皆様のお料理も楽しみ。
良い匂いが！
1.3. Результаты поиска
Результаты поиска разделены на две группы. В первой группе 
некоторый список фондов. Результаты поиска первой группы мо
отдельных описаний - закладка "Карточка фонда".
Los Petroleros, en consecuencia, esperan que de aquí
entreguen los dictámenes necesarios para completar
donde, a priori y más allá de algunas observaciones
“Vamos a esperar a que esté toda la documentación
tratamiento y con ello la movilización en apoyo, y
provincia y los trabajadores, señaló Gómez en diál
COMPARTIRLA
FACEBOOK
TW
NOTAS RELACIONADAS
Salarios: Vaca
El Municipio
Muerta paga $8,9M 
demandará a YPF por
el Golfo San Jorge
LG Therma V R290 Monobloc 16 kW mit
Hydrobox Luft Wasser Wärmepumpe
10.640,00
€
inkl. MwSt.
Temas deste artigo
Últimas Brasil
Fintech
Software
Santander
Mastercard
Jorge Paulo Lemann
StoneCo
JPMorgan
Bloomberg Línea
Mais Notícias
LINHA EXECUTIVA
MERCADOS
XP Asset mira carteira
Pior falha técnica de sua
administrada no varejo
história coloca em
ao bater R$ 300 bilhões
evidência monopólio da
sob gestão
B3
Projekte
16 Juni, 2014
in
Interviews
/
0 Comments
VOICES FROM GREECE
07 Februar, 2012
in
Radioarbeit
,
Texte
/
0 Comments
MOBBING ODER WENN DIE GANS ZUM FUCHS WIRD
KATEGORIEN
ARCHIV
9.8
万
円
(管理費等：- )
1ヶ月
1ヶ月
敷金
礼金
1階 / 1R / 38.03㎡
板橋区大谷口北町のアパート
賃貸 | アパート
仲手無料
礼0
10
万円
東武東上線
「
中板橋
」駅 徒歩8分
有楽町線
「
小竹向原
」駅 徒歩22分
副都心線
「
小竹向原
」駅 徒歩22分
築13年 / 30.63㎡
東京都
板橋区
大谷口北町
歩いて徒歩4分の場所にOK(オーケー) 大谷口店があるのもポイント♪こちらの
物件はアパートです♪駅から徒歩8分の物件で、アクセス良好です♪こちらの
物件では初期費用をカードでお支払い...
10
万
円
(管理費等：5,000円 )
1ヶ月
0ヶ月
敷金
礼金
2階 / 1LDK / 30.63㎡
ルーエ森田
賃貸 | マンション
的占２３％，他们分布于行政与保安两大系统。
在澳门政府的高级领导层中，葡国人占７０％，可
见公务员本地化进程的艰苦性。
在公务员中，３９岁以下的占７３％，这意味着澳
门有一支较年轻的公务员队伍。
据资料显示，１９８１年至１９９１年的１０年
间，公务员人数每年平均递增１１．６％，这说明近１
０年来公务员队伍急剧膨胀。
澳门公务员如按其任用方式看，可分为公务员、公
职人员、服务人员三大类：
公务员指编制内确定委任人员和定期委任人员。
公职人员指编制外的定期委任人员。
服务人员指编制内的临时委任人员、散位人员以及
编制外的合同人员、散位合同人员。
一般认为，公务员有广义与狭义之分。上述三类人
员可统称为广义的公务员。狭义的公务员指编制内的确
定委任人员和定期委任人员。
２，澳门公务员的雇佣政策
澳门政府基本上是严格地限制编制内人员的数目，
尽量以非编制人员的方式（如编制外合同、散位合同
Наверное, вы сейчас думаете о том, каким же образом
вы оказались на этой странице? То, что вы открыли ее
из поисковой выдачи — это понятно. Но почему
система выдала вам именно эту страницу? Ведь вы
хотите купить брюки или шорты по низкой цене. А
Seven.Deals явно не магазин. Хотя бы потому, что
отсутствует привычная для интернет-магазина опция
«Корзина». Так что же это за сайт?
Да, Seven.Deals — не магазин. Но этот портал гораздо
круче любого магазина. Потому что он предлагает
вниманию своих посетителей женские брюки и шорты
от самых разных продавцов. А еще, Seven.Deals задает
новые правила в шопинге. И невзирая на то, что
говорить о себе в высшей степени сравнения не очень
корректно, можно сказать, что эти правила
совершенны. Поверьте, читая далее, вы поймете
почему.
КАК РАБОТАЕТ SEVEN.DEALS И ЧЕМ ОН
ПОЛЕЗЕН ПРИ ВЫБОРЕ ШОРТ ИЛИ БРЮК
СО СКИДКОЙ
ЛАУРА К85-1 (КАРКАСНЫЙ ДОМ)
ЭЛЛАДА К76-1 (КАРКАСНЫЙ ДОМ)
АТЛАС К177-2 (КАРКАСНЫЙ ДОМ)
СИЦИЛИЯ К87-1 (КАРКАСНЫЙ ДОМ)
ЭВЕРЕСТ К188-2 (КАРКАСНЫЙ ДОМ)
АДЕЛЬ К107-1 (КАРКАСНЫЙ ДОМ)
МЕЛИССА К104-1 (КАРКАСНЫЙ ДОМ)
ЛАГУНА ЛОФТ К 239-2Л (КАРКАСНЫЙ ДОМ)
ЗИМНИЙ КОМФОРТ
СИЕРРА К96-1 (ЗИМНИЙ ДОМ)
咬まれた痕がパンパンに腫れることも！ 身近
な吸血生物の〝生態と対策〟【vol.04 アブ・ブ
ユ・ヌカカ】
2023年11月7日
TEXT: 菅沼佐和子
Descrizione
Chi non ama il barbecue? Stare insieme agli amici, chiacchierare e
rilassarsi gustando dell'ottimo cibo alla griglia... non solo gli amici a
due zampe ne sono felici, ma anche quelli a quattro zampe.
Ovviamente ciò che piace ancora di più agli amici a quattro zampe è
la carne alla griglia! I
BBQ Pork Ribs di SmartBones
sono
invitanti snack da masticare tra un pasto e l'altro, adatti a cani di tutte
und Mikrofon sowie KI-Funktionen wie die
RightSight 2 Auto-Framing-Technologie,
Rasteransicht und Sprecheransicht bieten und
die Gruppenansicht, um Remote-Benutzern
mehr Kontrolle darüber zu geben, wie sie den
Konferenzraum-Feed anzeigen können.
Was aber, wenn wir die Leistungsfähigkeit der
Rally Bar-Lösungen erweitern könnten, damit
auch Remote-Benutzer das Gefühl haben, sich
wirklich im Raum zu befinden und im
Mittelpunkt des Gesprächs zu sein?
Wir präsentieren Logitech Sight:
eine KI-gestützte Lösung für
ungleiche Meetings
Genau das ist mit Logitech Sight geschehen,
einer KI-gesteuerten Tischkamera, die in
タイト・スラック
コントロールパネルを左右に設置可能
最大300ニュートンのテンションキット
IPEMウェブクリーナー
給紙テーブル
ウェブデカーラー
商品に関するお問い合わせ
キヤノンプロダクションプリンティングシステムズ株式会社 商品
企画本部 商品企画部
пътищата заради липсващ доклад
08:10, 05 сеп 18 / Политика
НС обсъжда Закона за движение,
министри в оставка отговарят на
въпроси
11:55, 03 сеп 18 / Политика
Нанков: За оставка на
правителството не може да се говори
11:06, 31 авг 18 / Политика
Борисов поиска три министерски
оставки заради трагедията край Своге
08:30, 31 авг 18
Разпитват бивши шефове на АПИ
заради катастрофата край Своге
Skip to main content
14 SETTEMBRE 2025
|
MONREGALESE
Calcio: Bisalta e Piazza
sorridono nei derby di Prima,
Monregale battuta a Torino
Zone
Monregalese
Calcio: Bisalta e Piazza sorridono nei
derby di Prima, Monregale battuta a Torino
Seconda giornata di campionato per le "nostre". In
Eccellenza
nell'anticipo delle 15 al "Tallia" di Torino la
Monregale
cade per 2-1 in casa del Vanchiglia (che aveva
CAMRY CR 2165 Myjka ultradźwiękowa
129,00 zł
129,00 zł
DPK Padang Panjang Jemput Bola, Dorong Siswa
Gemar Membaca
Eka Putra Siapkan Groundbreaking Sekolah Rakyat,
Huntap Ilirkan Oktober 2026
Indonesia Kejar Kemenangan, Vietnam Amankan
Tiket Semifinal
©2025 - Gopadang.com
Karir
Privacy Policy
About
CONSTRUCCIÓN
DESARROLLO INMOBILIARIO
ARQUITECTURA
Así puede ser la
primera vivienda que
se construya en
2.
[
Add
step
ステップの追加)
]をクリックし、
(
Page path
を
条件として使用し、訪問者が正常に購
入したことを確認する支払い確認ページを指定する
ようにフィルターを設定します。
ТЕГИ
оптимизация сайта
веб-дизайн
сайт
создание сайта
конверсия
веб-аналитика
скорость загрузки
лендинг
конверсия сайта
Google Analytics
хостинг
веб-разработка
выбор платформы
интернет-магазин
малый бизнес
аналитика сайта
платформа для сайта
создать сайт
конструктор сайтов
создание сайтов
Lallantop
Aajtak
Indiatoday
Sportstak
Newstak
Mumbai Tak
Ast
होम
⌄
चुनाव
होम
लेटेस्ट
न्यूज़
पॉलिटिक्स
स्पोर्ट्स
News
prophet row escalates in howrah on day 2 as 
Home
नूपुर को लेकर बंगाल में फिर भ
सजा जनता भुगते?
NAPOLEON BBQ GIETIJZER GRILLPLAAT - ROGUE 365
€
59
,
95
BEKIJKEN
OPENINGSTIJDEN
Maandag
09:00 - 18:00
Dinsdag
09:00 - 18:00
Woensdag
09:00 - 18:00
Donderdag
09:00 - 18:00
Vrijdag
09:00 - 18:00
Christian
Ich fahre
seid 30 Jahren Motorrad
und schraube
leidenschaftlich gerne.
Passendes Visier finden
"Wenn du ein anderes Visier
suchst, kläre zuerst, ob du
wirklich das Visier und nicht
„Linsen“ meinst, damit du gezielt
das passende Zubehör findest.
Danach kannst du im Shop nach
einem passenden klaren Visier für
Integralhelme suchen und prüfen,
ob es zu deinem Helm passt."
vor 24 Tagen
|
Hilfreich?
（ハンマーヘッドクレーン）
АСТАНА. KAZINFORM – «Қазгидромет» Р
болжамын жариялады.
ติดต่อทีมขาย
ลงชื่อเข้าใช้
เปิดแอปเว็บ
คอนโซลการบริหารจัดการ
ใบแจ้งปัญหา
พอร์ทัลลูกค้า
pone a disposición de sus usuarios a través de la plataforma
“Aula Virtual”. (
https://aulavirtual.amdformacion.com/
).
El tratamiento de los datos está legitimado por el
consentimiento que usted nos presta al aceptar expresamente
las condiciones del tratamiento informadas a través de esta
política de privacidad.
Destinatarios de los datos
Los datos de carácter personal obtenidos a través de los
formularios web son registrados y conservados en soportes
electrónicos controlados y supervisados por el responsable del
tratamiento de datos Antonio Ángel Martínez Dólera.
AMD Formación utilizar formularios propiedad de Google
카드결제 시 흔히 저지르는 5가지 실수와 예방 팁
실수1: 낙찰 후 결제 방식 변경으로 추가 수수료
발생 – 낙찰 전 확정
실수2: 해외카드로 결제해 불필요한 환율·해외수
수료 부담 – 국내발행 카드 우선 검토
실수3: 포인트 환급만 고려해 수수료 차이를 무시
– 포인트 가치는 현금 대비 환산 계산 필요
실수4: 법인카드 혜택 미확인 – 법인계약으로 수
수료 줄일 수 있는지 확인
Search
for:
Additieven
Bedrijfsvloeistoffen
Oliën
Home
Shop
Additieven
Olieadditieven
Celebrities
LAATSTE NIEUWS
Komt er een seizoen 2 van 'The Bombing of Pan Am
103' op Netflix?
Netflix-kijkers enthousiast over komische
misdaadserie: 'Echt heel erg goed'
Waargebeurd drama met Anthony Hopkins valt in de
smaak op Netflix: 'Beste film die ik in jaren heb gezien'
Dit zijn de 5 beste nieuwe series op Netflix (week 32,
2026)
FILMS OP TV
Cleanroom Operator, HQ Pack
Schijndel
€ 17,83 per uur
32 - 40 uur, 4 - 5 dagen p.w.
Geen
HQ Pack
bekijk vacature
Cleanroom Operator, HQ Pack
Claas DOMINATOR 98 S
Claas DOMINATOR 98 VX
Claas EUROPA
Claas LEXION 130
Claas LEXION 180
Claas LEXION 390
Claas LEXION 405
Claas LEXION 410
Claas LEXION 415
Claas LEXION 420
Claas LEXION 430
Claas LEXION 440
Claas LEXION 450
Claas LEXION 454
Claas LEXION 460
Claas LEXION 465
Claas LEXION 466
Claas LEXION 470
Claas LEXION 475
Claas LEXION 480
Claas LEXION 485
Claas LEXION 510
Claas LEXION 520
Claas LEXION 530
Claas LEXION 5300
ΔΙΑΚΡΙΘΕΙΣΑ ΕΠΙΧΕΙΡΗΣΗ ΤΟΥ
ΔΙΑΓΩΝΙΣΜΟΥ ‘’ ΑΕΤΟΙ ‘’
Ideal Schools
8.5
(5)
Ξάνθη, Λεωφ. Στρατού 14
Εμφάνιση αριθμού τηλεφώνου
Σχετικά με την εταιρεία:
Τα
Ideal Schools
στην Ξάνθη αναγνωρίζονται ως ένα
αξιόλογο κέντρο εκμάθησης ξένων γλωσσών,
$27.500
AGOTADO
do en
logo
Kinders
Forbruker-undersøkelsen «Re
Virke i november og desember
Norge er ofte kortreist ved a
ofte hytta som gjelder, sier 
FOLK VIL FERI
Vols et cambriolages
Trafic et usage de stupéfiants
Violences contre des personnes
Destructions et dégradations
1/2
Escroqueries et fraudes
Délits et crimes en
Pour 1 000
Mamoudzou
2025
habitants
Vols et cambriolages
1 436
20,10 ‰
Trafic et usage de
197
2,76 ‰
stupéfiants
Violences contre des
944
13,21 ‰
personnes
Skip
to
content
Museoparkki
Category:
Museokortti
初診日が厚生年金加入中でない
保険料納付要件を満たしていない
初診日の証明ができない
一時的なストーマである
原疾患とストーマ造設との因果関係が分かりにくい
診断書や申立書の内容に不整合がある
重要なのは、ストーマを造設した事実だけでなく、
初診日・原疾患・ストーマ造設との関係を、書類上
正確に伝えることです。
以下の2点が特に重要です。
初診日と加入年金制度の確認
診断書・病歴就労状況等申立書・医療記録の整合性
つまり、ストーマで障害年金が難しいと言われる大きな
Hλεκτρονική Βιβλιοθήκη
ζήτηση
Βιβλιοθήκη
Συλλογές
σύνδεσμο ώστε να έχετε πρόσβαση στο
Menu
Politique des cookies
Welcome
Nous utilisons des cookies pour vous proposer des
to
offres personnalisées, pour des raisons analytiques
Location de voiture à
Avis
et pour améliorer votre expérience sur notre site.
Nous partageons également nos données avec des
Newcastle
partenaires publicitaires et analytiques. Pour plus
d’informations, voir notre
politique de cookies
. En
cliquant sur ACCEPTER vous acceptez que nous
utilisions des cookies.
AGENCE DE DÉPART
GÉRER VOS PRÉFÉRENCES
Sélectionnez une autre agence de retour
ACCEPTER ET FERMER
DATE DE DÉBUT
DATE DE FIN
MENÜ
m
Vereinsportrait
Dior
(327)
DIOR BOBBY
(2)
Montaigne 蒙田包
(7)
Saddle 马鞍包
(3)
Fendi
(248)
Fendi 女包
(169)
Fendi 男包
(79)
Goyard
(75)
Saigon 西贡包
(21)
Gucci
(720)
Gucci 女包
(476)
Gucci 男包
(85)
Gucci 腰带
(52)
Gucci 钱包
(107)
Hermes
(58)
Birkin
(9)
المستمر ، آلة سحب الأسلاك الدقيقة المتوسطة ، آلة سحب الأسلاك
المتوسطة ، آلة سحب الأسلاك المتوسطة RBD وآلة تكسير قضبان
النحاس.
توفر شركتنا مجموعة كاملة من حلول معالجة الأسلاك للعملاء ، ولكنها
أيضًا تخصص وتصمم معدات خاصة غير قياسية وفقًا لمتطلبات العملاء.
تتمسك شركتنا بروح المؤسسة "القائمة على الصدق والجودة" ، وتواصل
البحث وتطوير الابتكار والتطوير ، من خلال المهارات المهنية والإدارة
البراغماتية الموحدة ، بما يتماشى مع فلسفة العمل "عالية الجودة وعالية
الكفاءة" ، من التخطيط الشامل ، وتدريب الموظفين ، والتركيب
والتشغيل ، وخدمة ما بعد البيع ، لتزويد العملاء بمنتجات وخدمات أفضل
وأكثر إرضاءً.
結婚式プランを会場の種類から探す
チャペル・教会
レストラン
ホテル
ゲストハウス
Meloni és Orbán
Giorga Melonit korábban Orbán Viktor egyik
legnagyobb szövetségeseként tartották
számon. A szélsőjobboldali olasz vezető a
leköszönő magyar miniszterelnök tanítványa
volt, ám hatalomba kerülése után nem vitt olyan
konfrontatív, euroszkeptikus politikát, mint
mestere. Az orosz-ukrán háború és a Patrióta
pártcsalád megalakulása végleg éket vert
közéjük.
================
• [TASK TO CARRY OUT]: The answer must be every line of the entries that includes the word "battuta".

• [OUTPUT]:
Monregale battuta a Torino
derby di Prima, Monregale battuta a Torino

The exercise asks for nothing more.